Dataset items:
^^^^
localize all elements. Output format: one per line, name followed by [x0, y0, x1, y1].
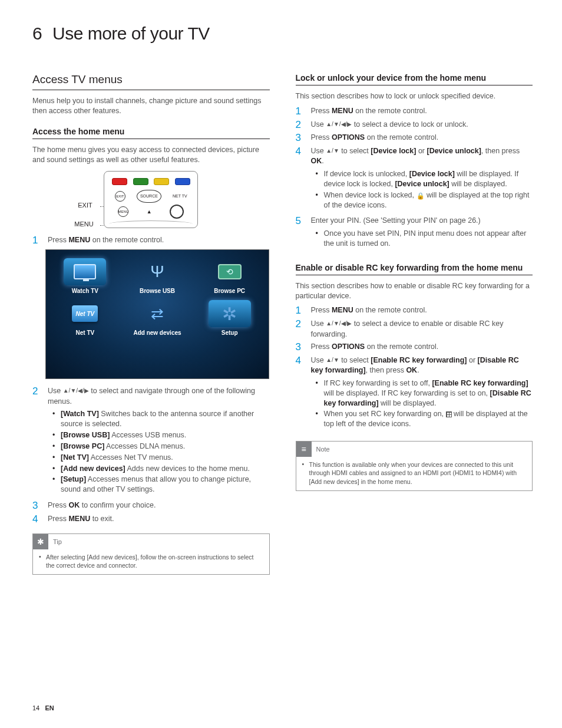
lock-step-1: 1Press MENU on the remote control. [296, 106, 533, 117]
sub-access-home-menu: Access the home menu [32, 127, 270, 139]
gear-icon: ✲ [222, 304, 237, 324]
chapter-number: 6 [32, 24, 52, 44]
opt-net-tv: [Net TV] Accesses Net TV menus. [61, 453, 270, 463]
nettv-icon: Net TV [72, 305, 98, 322]
section-access-tv-menus: Access TV menus [32, 73, 270, 90]
opt-watch-tv: [Watch TV] Switches back to the antenna … [61, 409, 270, 429]
step-3: 3 Press OK to confirm your choice. [32, 500, 270, 512]
right-column: Lock or unlock your device from the home… [296, 73, 533, 575]
callout-menu: MENU [74, 220, 93, 228]
tip-icon: ✱ [33, 534, 48, 549]
step-2: 2 Use ▲/▼/◀/▶ to select and navigate thr… [32, 386, 270, 498]
remote-yellow-button [154, 178, 169, 185]
lock-step-4: 4 Use ▲/▼ to select [Device lock] or [De… [296, 146, 533, 214]
note-text: This function is available only when you… [296, 457, 533, 490]
left-column: Access TV menus Menus help you to instal… [32, 73, 270, 575]
page-lang: EN [45, 704, 54, 711]
menu-add-devices: Add new devices [129, 300, 186, 336]
chapter-title: 6Use more of your TV [32, 24, 533, 44]
page-footer: 14 EN [32, 704, 54, 711]
remote-diagram: EXIT MENU EXIT SOURCE NET TV MENU ▲ [32, 171, 270, 228]
note-box: ≡ Note This function is available only w… [296, 441, 533, 491]
opt-browse-usb: [Browse USB] Accesses USB menus. [61, 430, 270, 440]
tip-text: After selecting [Add new devices], follo… [33, 549, 269, 574]
opt-add-devices: [Add new devices] Adds new devices to th… [61, 464, 270, 474]
menu-setup: ✲Setup [201, 300, 258, 336]
step-4: 4 Press MENU to exit. [32, 514, 270, 525]
home-menu-screenshot: Watch TV ΨBrowse USB Browse PC Net TVNet… [45, 249, 269, 379]
remote-nettv-label: NET TV [173, 194, 187, 198]
add-devices-icon [151, 305, 164, 323]
rc-step-1: 1Press MENU on the remote control. [296, 305, 533, 317]
rc-step-4: 4 Use ▲/▼ to select [Enable RC key forwa… [296, 355, 533, 433]
menu-watch-tv: Watch TV [57, 258, 114, 294]
menu-browse-pc: Browse PC [201, 258, 258, 294]
remote-blue-button [175, 178, 190, 185]
pc-icon [218, 264, 242, 279]
rc-step-4b1: If RC key forwarding is set to off, [Ena… [324, 378, 533, 409]
tip-box: ✱ Tip After selecting [Add new devices],… [32, 533, 270, 575]
step-1: 1 Press MENU on the remote control. [32, 235, 270, 246]
sub-lock-unlock: Lock or unlock your device from the home… [296, 73, 533, 85]
sub-rc-forwarding: Enable or disable RC key forwarding from… [296, 263, 533, 275]
rc-step-4b2: When you set RC key forwarding on, will … [324, 409, 533, 429]
lock-step-4b1: If device lock is unlocked, [Device lock… [324, 169, 533, 189]
home-menu-intro: The home menu gives you easy access to c… [32, 145, 270, 165]
lock-intro: This section describes how to lock or un… [296, 91, 533, 101]
menu-net-tv: Net TVNet TV [57, 300, 114, 336]
callout-exit: EXIT [78, 202, 92, 209]
tv-icon [74, 264, 96, 279]
remote-green-button [133, 178, 148, 185]
lock-icon: 🔒 [416, 192, 425, 199]
remote-red-button [112, 178, 127, 185]
opt-browse-pc: [Browse PC] Accesses DLNA menus. [61, 442, 270, 452]
note-icon: ≡ [296, 442, 312, 457]
lock-step-5b1: Once you have set PIN, PIN input menu do… [324, 229, 533, 249]
lock-step-2: 2Use ▲/▼/◀/▶ to select a device to lock … [296, 120, 533, 131]
remote-exit-button: EXIT [115, 191, 125, 202]
page-number: 14 [32, 704, 39, 711]
usb-icon: Ψ [150, 262, 164, 281]
intro-text: Menus help you to install channels, chan… [32, 96, 270, 116]
lock-step-5: 5Enter your PIN. (See 'Setting your PIN'… [296, 216, 533, 252]
rc-intro: This section describes how to enable or … [296, 281, 533, 301]
lock-step-4b2: When device lock is locked, 🔒 will be di… [324, 190, 533, 210]
remote-ok-ring [170, 205, 184, 219]
opt-setup: [Setup] Accesses menus that allow you to… [61, 475, 270, 495]
rc-step-3: 3Press OPTIONS on the remote control. [296, 342, 533, 353]
remote-source-button: SOURCE [137, 190, 161, 203]
rc-forwarding-icon [446, 411, 452, 417]
menu-browse-usb: ΨBrowse USB [129, 258, 186, 294]
lock-step-3: 3Press OPTIONS on the remote control. [296, 133, 533, 144]
remote-menu-button: MENU [118, 206, 128, 217]
rc-step-2: 2Use ▲/▼/◀/▶ to select a device to enabl… [296, 319, 533, 340]
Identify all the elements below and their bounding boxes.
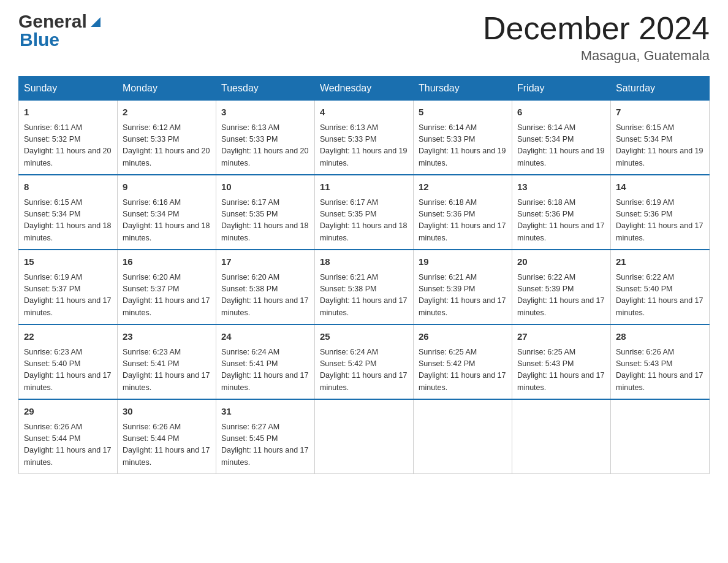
day-info: Sunrise: 6:12 AMSunset: 5:33 PMDaylight:… — [123, 122, 211, 170]
weekday-header-monday: Monday — [118, 77, 216, 101]
svg-marker-0 — [91, 17, 100, 27]
day-number: 21 — [616, 255, 704, 269]
day-number: 31 — [221, 405, 309, 419]
logo-blue: Blue — [20, 29, 59, 50]
logo-general: General — [18, 12, 87, 31]
day-info: Sunrise: 6:26 AMSunset: 5:44 PMDaylight:… — [123, 421, 211, 469]
calendar-day-cell: 4Sunrise: 6:13 AMSunset: 5:33 PMDaylight… — [315, 101, 414, 175]
logo-triangle-icon — [88, 15, 102, 28]
day-info: Sunrise: 6:24 AMSunset: 5:42 PMDaylight:… — [320, 347, 408, 394]
day-number: 18 — [320, 255, 408, 269]
day-info: Sunrise: 6:26 AMSunset: 5:44 PMDaylight:… — [24, 421, 112, 469]
day-number: 29 — [24, 405, 112, 419]
day-info: Sunrise: 6:19 AMSunset: 5:37 PMDaylight:… — [24, 272, 112, 320]
day-number: 9 — [123, 180, 211, 194]
day-number: 22 — [24, 330, 112, 344]
weekday-header-saturday: Saturday — [611, 77, 710, 101]
day-number: 6 — [517, 105, 605, 120]
calendar-day-cell: 18Sunrise: 6:21 AMSunset: 5:38 PMDayligh… — [315, 250, 414, 324]
calendar-day-cell: 30Sunrise: 6:26 AMSunset: 5:44 PMDayligh… — [118, 399, 216, 474]
day-number: 7 — [616, 105, 704, 120]
day-info: Sunrise: 6:22 AMSunset: 5:39 PMDaylight:… — [517, 272, 605, 320]
calendar-day-cell: 13Sunrise: 6:18 AMSunset: 5:36 PMDayligh… — [512, 175, 611, 250]
day-number: 16 — [123, 255, 211, 269]
calendar-day-cell: 26Sunrise: 6:25 AMSunset: 5:42 PMDayligh… — [414, 324, 512, 399]
day-number: 23 — [123, 330, 211, 344]
day-info: Sunrise: 6:18 AMSunset: 5:36 PMDaylight:… — [517, 197, 605, 245]
calendar-day-cell: 15Sunrise: 6:19 AMSunset: 5:37 PMDayligh… — [19, 250, 118, 324]
day-number: 13 — [517, 180, 605, 194]
day-number: 26 — [419, 330, 507, 344]
day-info: Sunrise: 6:20 AMSunset: 5:38 PMDaylight:… — [221, 272, 309, 320]
calendar-day-cell — [315, 399, 414, 474]
day-number: 11 — [320, 180, 408, 194]
calendar-week-row: 8Sunrise: 6:15 AMSunset: 5:34 PMDaylight… — [19, 175, 710, 250]
day-info: Sunrise: 6:17 AMSunset: 5:35 PMDaylight:… — [221, 197, 309, 245]
calendar-day-cell: 3Sunrise: 6:13 AMSunset: 5:33 PMDaylight… — [216, 101, 315, 175]
day-info: Sunrise: 6:23 AMSunset: 5:40 PMDaylight:… — [24, 347, 112, 394]
day-info: Sunrise: 6:24 AMSunset: 5:41 PMDaylight:… — [221, 347, 309, 394]
day-info: Sunrise: 6:14 AMSunset: 5:34 PMDaylight:… — [517, 122, 605, 170]
weekday-header-wednesday: Wednesday — [315, 77, 414, 101]
calendar-day-cell: 9Sunrise: 6:16 AMSunset: 5:34 PMDaylight… — [118, 175, 216, 250]
day-info: Sunrise: 6:19 AMSunset: 5:36 PMDaylight:… — [616, 197, 704, 245]
calendar-day-cell: 14Sunrise: 6:19 AMSunset: 5:36 PMDayligh… — [611, 175, 710, 250]
calendar-day-cell: 17Sunrise: 6:20 AMSunset: 5:38 PMDayligh… — [216, 250, 315, 324]
day-info: Sunrise: 6:21 AMSunset: 5:39 PMDaylight:… — [419, 272, 507, 320]
day-number: 27 — [517, 330, 605, 344]
calendar-day-cell: 31Sunrise: 6:27 AMSunset: 5:45 PMDayligh… — [216, 399, 315, 474]
day-info: Sunrise: 6:17 AMSunset: 5:35 PMDaylight:… — [320, 197, 408, 245]
day-info: Sunrise: 6:18 AMSunset: 5:36 PMDaylight:… — [419, 197, 507, 245]
day-info: Sunrise: 6:16 AMSunset: 5:34 PMDaylight:… — [123, 197, 211, 245]
day-info: Sunrise: 6:26 AMSunset: 5:43 PMDaylight:… — [616, 347, 704, 394]
calendar-week-row: 1Sunrise: 6:11 AMSunset: 5:32 PMDaylight… — [19, 101, 710, 175]
title-section: December 2024 Masagua, Guatemala — [483, 12, 710, 64]
day-number: 28 — [616, 330, 704, 344]
calendar-week-row: 22Sunrise: 6:23 AMSunset: 5:40 PMDayligh… — [19, 324, 710, 399]
calendar-day-cell: 7Sunrise: 6:15 AMSunset: 5:34 PMDaylight… — [611, 101, 710, 175]
day-info: Sunrise: 6:25 AMSunset: 5:43 PMDaylight:… — [517, 347, 605, 394]
day-info: Sunrise: 6:13 AMSunset: 5:33 PMDaylight:… — [221, 122, 309, 170]
calendar-day-cell: 29Sunrise: 6:26 AMSunset: 5:44 PMDayligh… — [19, 399, 118, 474]
calendar-day-cell: 27Sunrise: 6:25 AMSunset: 5:43 PMDayligh… — [512, 324, 611, 399]
day-number: 2 — [123, 105, 211, 120]
weekday-header-tuesday: Tuesday — [216, 77, 315, 101]
day-number: 24 — [221, 330, 309, 344]
location: Masagua, Guatemala — [483, 48, 710, 64]
day-number: 8 — [24, 180, 112, 194]
day-info: Sunrise: 6:20 AMSunset: 5:37 PMDaylight:… — [123, 272, 211, 320]
calendar-day-cell: 25Sunrise: 6:24 AMSunset: 5:42 PMDayligh… — [315, 324, 414, 399]
calendar-day-cell: 24Sunrise: 6:24 AMSunset: 5:41 PMDayligh… — [216, 324, 315, 399]
day-info: Sunrise: 6:27 AMSunset: 5:45 PMDaylight:… — [221, 421, 309, 469]
calendar-day-cell: 11Sunrise: 6:17 AMSunset: 5:35 PMDayligh… — [315, 175, 414, 250]
calendar-table: SundayMondayTuesdayWednesdayThursdayFrid… — [18, 76, 710, 474]
day-number: 5 — [419, 105, 507, 120]
day-info: Sunrise: 6:25 AMSunset: 5:42 PMDaylight:… — [419, 347, 507, 394]
weekday-header-sunday: Sunday — [19, 77, 118, 101]
day-number: 1 — [24, 105, 112, 120]
day-info: Sunrise: 6:15 AMSunset: 5:34 PMDaylight:… — [616, 122, 704, 170]
day-number: 3 — [221, 105, 309, 120]
day-number: 19 — [419, 255, 507, 269]
day-info: Sunrise: 6:14 AMSunset: 5:33 PMDaylight:… — [419, 122, 507, 170]
calendar-day-cell: 28Sunrise: 6:26 AMSunset: 5:43 PMDayligh… — [611, 324, 710, 399]
calendar-day-cell: 2Sunrise: 6:12 AMSunset: 5:33 PMDaylight… — [118, 101, 216, 175]
calendar-week-row: 15Sunrise: 6:19 AMSunset: 5:37 PMDayligh… — [19, 250, 710, 324]
calendar-day-cell: 16Sunrise: 6:20 AMSunset: 5:37 PMDayligh… — [118, 250, 216, 324]
weekday-header-thursday: Thursday — [414, 77, 512, 101]
day-number: 17 — [221, 255, 309, 269]
day-info: Sunrise: 6:21 AMSunset: 5:38 PMDaylight:… — [320, 272, 408, 320]
calendar-day-cell: 21Sunrise: 6:22 AMSunset: 5:40 PMDayligh… — [611, 250, 710, 324]
weekday-header-row: SundayMondayTuesdayWednesdayThursdayFrid… — [19, 77, 710, 101]
calendar-day-cell: 12Sunrise: 6:18 AMSunset: 5:36 PMDayligh… — [414, 175, 512, 250]
day-number: 4 — [320, 105, 408, 120]
calendar-day-cell: 6Sunrise: 6:14 AMSunset: 5:34 PMDaylight… — [512, 101, 611, 175]
calendar-day-cell: 20Sunrise: 6:22 AMSunset: 5:39 PMDayligh… — [512, 250, 611, 324]
calendar-day-cell — [414, 399, 512, 474]
day-number: 14 — [616, 180, 704, 194]
calendar-day-cell: 22Sunrise: 6:23 AMSunset: 5:40 PMDayligh… — [19, 324, 118, 399]
day-info: Sunrise: 6:11 AMSunset: 5:32 PMDaylight:… — [24, 122, 112, 170]
day-info: Sunrise: 6:23 AMSunset: 5:41 PMDaylight:… — [123, 347, 211, 394]
day-number: 20 — [517, 255, 605, 269]
calendar-day-cell: 23Sunrise: 6:23 AMSunset: 5:41 PMDayligh… — [118, 324, 216, 399]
^^^^
* [TASK DESCRIPTION]
Using the records above, copy all lines that include the word "Guatemala".

* [ANSWER TO THE PROBLEM]
title-section: December 2024 Masagua, Guatemala — [483, 12, 710, 64]
location: Masagua, Guatemala — [483, 48, 710, 64]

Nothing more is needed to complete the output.